5.- Espacios y prácticas institucionalizadas de participación en el ámbito local.

El complejo, heterogeneidad y dinámico escenario de mecanismos y prácticas participativas existentes en el ámbito municipal suelen distinguirse en torno a mecanismos de base asociativa (Consejos municipales de participación ciudadana; Consejos Territoriales o Sectoriales; Comités de usuarios de los servicios y Agrupaciones de Desarrollo Local…); personal -deliberativos o directos- (presupuestos participativos; jurados ciudadanos o núcleos de intervención participativa; asambleas de ciudadanos; reuniones vecinales, comunales o de servicios; referéndum o consulta popular; encuestas de satisfacción; encuestas deliberativas; grupos de discusión…) y mixtos (planes estratégicos territoriales; agendas21; consejos, foros o asambleas territoriales, sectoriales o de servicios; plataformas ciudadanas; talleres de prospectiva de territorios y servicios…).

En suma, la transparencia e innovación real y efectiva de la participación ciudadana en el diseño, gestión y evaluación de las políticas públicas de proximidad se configura como elemento esencial para generar/reforzar/reconstruir la calidad democrática en el nivel territorial y organizacional más próximo.
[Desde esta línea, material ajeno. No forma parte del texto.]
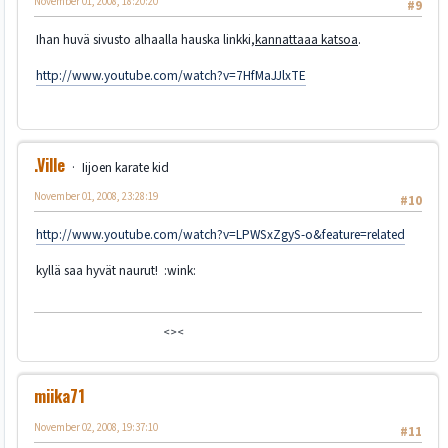
November 01, 2008, 18:20:20
#9
Ihan huvä sivusto alhaalla hauska linkki,
kannattaaa katsoa
.
http://www.youtube.com/watch?v=7HfMaJJlxTE
.Ville
Iijoen karate kid
November 01, 2008, 23:28:19
#10
http://www.youtube.com/watch?v=LPWSxZgyS-o&feature=related
kyllä saa hyvät naurut! :wink:
<><
miika71
November 02, 2008, 19:37:10
#11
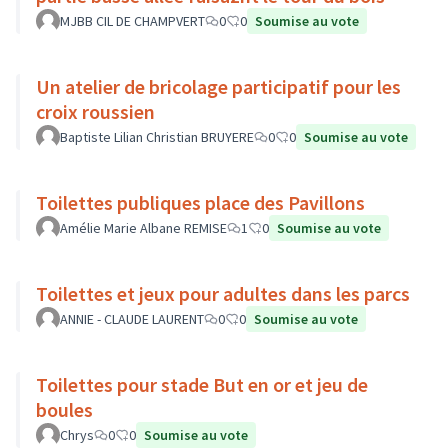
MJBB CIL DE CHAMPVERT
0
0
Soumise au vote
Un atelier de bricolage participatif pour les
croix roussien
Baptiste Lilian Christian BRUYERE
0
0
Soumise au vote
Toilettes publiques place des Pavillons
Amélie Marie Albane REMISE
1
0
Soumise au vote
Toilettes et jeux pour adultes dans les parcs
ANNIE - CLAUDE LAURENT
0
0
Soumise au vote
Toilettes pour stade But en or et jeu de
boules
Chrys
0
0
Soumise au vote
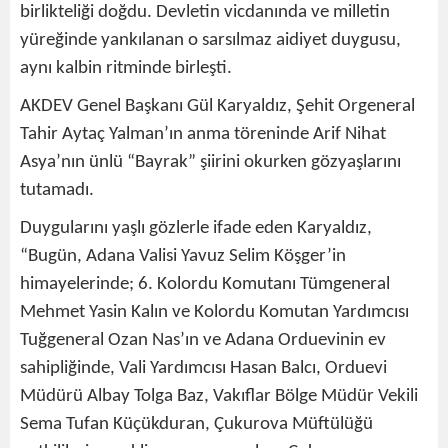
birlikteliği doğdu. Devletin vicdanında ve milletin
yüreğinde yankılanan o sarsılmaz aidiyet duygusu,
aynı kalbin ritminde birleşti.
AKDEV Genel Başkanı Gül Karyaldız, Şehit Orgeneral
Tahir Aytaç Yalman’ın anma töreninde Arif Nihat
Asya’nın ünlü “Bayrak” şiirini okurken gözyaşlarını
tutamadı.
Duygularını yaşlı gözlerle ifade eden Karyaldız,
“Bugün, Adana Valisi Yavuz Selim Köşger’in
himayelerinde; 6. Kolordu Komutanı Tümgeneral
Mehmet Yasin Kalın ve Kolordu Komutan Yardımcısı
Tuğgeneral Ozan Nas’ın ve Adana Orduevinin ev
sahipliğinde, Vali Yardımcısı Hasan Balcı, Orduevi
Müdürü Albay Tolga Baz, Vakıflar Bölge Müdür Vekili
Sema Tufan Küçükduran, Çukurova Müftülüğü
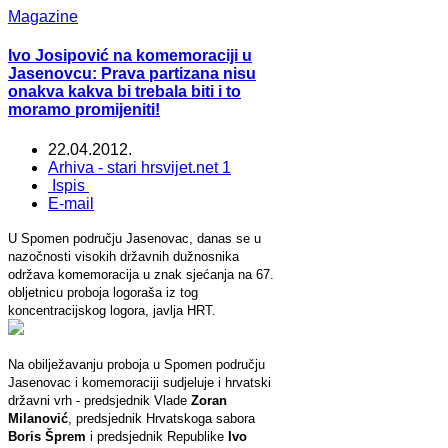
Magazine
Ivo Josipović na komemoraciji u
Jasenovcu: Prava partizana nisu
onakva kakva bi trebala biti i to
moramo promijeniti!
22.04.2012.
Arhiva - stari hrsvijet.net 1
Ispis
E-mail
U Spomen području Jasenovac, danas se u
nazočnosti visokih državnih dužnosnika
održava komemoracija u znak sjećanja na 67.
obljetnicu proboja logoraša iz tog
koncentracijskog logora, javlja HRT.
Na obilježavanju proboja u Spomen području
Jasenovac i komemoraciji sudjeluje i hrvatski
državni vrh - predsjednik Vlade
Zoran
Milanović
, predsjednik Hrvatskoga sabora
Boris Šprem
i predsjednik Republike
Ivo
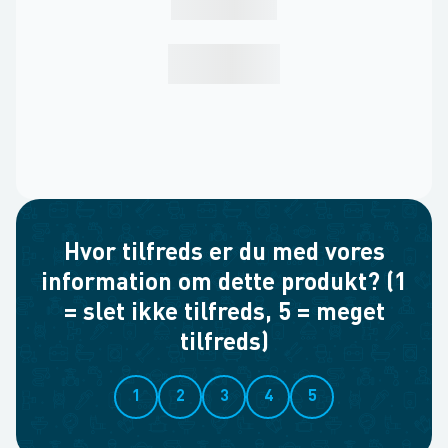
Hvor tilfreds er du med vores
information om dette produkt? (1
= slet ikke tilfreds, 5 = meget
tilfreds)
1
2
3
4
5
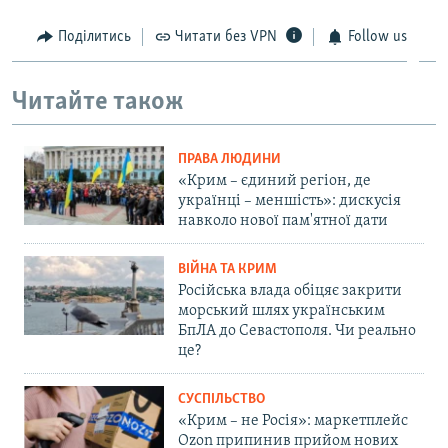
Поділитись
Читати без VPN
Follow us
Читайте також
ПРАВА ЛЮДИНИ
«Крим – єдиний регіон, де
українці – меншість»: дискусія
навколо нової пам'ятної дати
ВІЙНА ТА КРИМ
Російська влада обіцяє закрити
морський шлях українським
БпЛА до Севастополя. Чи реально
це?
СУСПІЛЬСТВО
«Крим – не Росія»: маркетплейс
Ozon припинив прийом нових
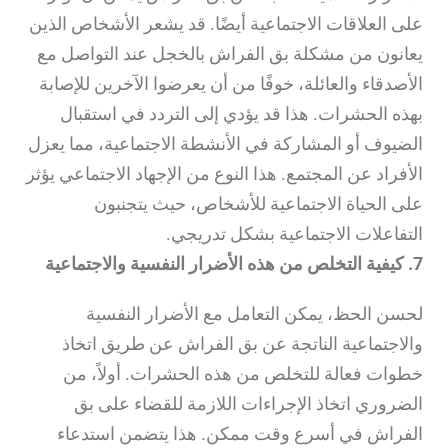
على العلاقات الاجتماعية أيضًا. قد يشعر الأشخاص الذين
يعانون من مشكلة بق الفراش بالخجل عند التواصل مع
الأصدقاء والعائلة، خوفًا من أن يعرضوا الآخرين للإصابة
بهذه الحشرات. هذا قد يؤدي إلى التردد في استقبال
الضيوف أو المشاركة في الأنشطة الاجتماعية، مما يعزل
الأفراد عن المجتمع. هذا النوع من الإجهاد الاجتماعي يؤثر
على الحياة الاجتماعية للأشخاص، حيث يتجنبون
التفاعلات الاجتماعية بشكل تدريجي.
7. كيفية التخلص من هذه الأضرار النفسية والاجتماعية
لحسن الحظ، يمكن التعامل مع الأضرار النفسية
والاجتماعية الناتجة عن بق الفراش عن طريق اتخاذ
خطوات فعالة للتخلص من هذه الحشرات. أولاً، من
الضروري اتخاذ الإجراءات اللازمة للقضاء على بق
الفراش في أسرع وقت ممكن. هذا يتضمن استدعاء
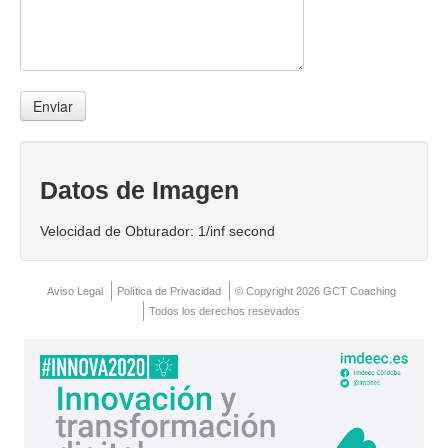
Datos de Imagen
Velocidad de Obturador: 1/inf second
Aviso Legal
Política de Privacidad
© Copyright 2026 GCT Coaching
Todos los derechos resevados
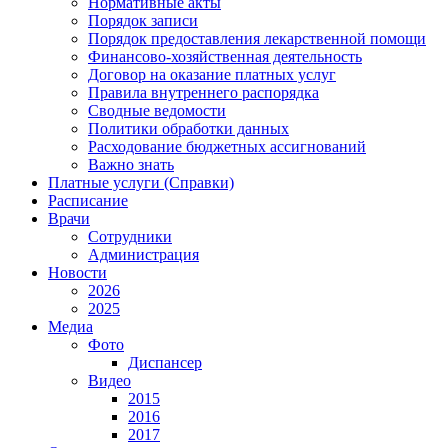
Нормативные акты
Порядок записи
Порядок предоставления лекарственной помощи
Финансово-хозяйственная деятельность
Договор на оказание платных услуг
Правила внутреннего распорядка
Сводные ведомости
Политики обработки данных
Расходование бюджетных ассигнований
Важно знать
Платные услуги (Справки)
Расписание
Врачи
Сотрудники
Администрация
Новости
2026
2025
Медиа
Фото
Диспансер
Видео
2015
2016
2017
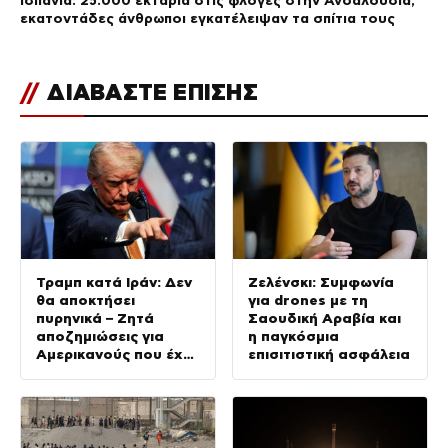
Ισπανία: 25.000 εκτάρια στις φλόγες στην Ανδαλουσία,
εκατοντάδες άνθρωποι εγκατέλειψαν τα σπίτια τους
//
ΔΙΑΒΑΣΤΕ ΕΠΙΣΗΣ
Τραμπ κατά Ιράν: Δεν
Ζελένσκι: Συμφωνία
θα αποκτήσει
για drones με τη
πυρηνικά – Ζητά
Σαουδική Αραβία και
αποζημιώσεις για
η παγκόσμια
Αμερικανούς που έχει
επισιτιστική ασφάλεια
σκοτώσει και
τραυματίσει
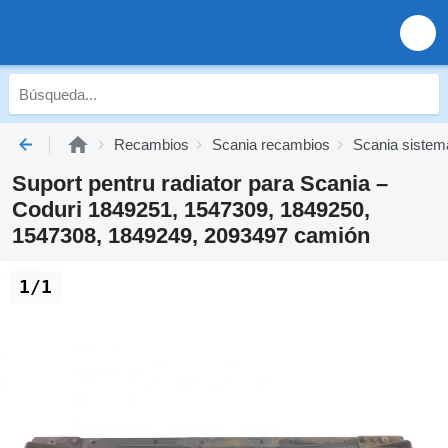
Recambios
Scania recambios
Scania sistema
Suport pentru radiator para Scania –
Coduri 1849251, 1547309, 1849250,
1547308, 1849249, 2093497 camión
1/1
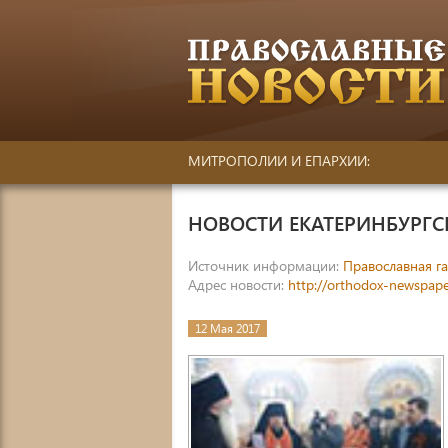
МИТРОПОЛИИ И ЕПАРХИИ:
НОВОСТИ ЕКАТЕРИНБУРГ
Источник информации:
Православная га
Адрес новости:
http://orthodox-newspape
12 Мая 2017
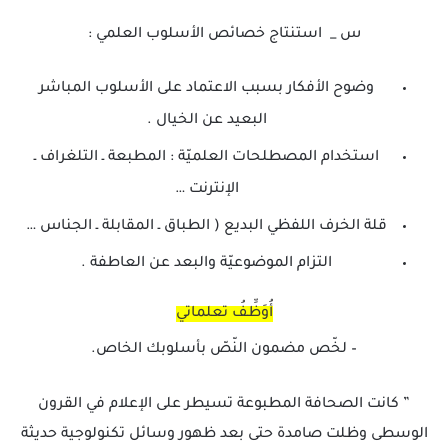
س _ استنتاج خصائص الأسلوب العلمي :
وضوح الأفكار بسبب الاعتماد على الأسلوب المباشر
البعيد عن الخيال .
استخدام المصطلحات العلميّة : المطبعة ـ التلغراف ـ
الإنترنت …
قلة الخرف اللفظي البديع ( الطباق ـ المقابلة ـ الجناس …
التزام الموضوعيّة والبعد عن العاطفة .
أُوَظِّفُ تعلماتي
– لخّص مضمون النّصّ بأسلوبك الخاص.
” كانت الصحافة المطبوعة تسيطر على الإعلام في القرون
الوسطى وظلت صامدة حتى بعد ظهور وسائل تكنولوجية حديثة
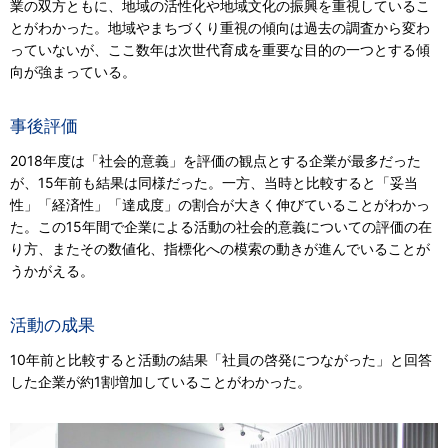
業の双方ともに、地域の活性化や地域文化の振興を重視しているこ
とがわかった。地域やまちづくり重視の傾向は過去の調査から変わ
っていないが、ここ数年は次世代育成を重要な目的の一つとする傾
向が強まっている。
事後評価
2018年度は「社会的意義」を評価の観点とする企業が最多だった
が、15年前も結果は同様だった。一方、当時と比較すると「妥当
性」「経済性」「達成度」の割合が大きく伸びていることがわかっ
た。この15年間で企業による活動の社会的意義についての評価の在
り方、またその数値化、指標化への模索の動きが進んでいることが
うかがえる。
活動の成果
10年前と比較すると活動の結果「社員の啓発につながった」と回答
した企業が約1割増加していることがわかった。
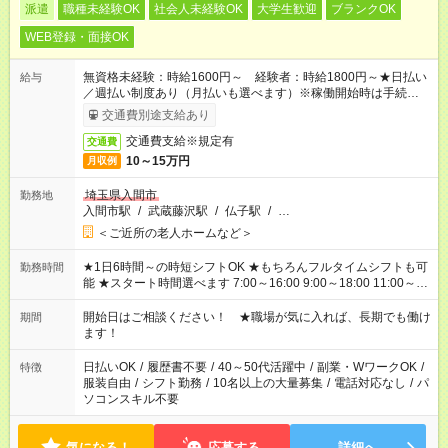
派遣
職種未経験OK
社会人未経験OK
大学生歓迎
ブランクOK
WEB登録・面接OK
無資格未経験：時給1600円～ 経験者：時給1800円～★日払い
給与
／週払い制度あり（月払いも選べます）※稼働開始時は手続き完
了次第のお支払いとなります。
交通費別途支給あり
交通費支給※規定有
交通費
10～15万円
月収例
埼玉県入間市
勤務地
入間市駅
/
武蔵藤沢駅
/
仏子駅
/
…
＜ご近所の老人ホームなど＞
★1日6時間～の時短シフトOK ★もちろんフルタイムシフトも可
勤務時間
能 ★スタート時間選べます 7:00～16:00 9:00～18:00 11:00～
20:00 など 残業なし！ ※Wワークの場合、他のお仕事と合わせ
週40時間超の就業はご案内できません ※法令に基づき、週20時
開始日はご相談ください！ ★職場が気に入れば、長期でも働け
期間
間以上勤務は社会保険への加入対象となります ※労働者派遣法
ます！
（日雇い派遣の原則禁止）により、短時間・短期間の就業はご
案内が難しい場合があります
日払いOK
/
履歴書不要
/
40～50代活躍中
/
副業・WワークOK
/
特徴
服装自由
/
シフト勤務
/
10名以上の大量募集
/
電話対応なし
/
パ
ソコンスキル不要
気になる！
応募する
詳細へ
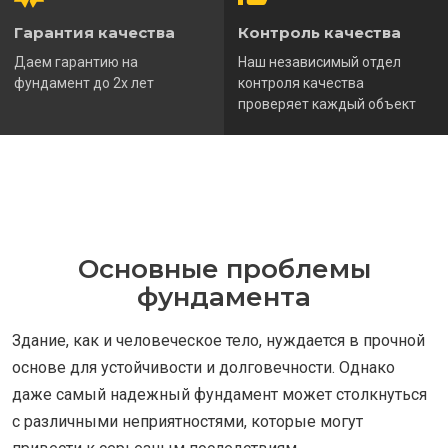
Гарантия качества
Контроль качества
Даем гарантию на
Наш независимый отдел
фундамент до 2х лет
контроля качества
проверяет каждый объект
Основные проблемы
фундамента
Здание, как и человеческое тело, нуждается в прочной
основе для устойчивости и долговечности. Однако
даже самый надежный фундамент может столкнуться
с различными неприятностями, которые могут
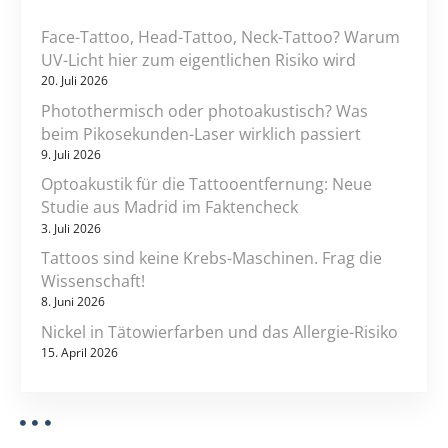
i
u
Face-Tattoo, Head-Tattoo, Neck-Tattoo? Warum
n
o
UV-Licht hier zum eigentlichen Risiko wird
d
20. Juli 2026
k
n
l
Photothermisch oder photoakustisch? Was
beim Pikosekunden-Laser wirklich passiert
i
9. Juli 2026
n
i
Optoakustik für die Tattooentfernung: Neue
s
Studie aus Madrid im Faktencheck
c
3. Juli 2026
h
Tattoos sind keine Krebs-Maschinen. Frag die
e
Wissenschaft!
R
8. Juni 2026
e
Nickel in Tätowierfarben und das Allergie-Risiko
l
15. April 2026
e
v
a
n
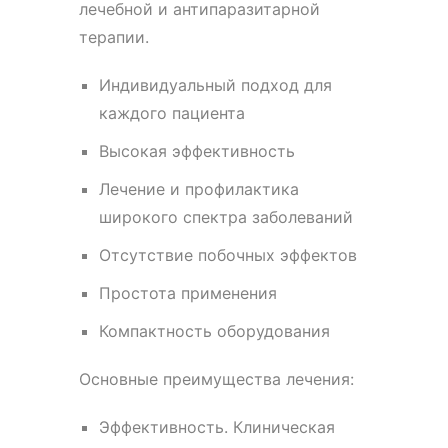
лечебной и антипаразитарной
терапии.
Индивидуальный подход для
каждого пациента
Высокая эффективность
Лечение и профилактика
широкого спектра заболеваний
Отсутствие побочных эффектов
Простота применения
Компактность оборудования
Основные преимущества лечения:
Эффективность. Клиническая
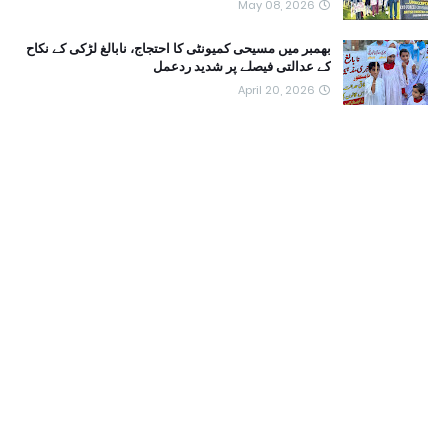
May 08, 2026
بھمبر میں مسیحی کمیونٹی کا احتجاج، نابالغ لڑکی کے نکاح
کے عدالتی فیصلے پر شدید ردعمل
April 20, 2026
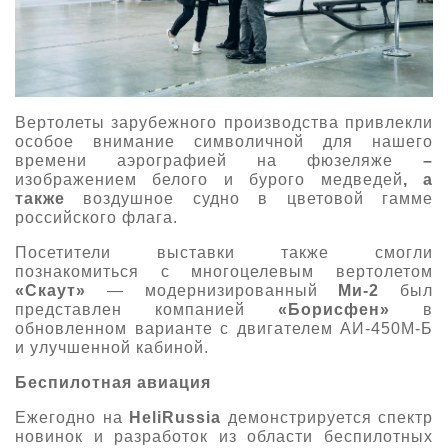
Вертолеты зарубежного производства привлекли
особое внимание символичной для нашего
времени аэрографией на фюзеляже
–
изображением белого и бурого медведей
, а
также
воздушное судно в цветовой гамме
российского флага.
Посетители выставки также смогли
познакомиться с многоцелевым вертолетом
«Скаут»
— модернизированный
Ми-2
был
представлен компанией
«Борисфен»
в
обновленном варианте с двигателем АИ-450М-Б
и улучшенной кабиной.
Беспилотная авиация
Ежегодно на
HeliRussia
демонстрируется спектр
новинок и разработок из области беспилотных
Su incorporación permitirá mejorar la eficacia y eficiencia de las políticas públicas y la prestación de los servicios personales y adoptar decisiones significativas y vinculantes para los actores sociales y usuarios de centros/servicios, provocando una progresiva vitalización del capital social de los municipios, empresas y organizaciones sociales donde trabajamos desde las sinergias transaccionales.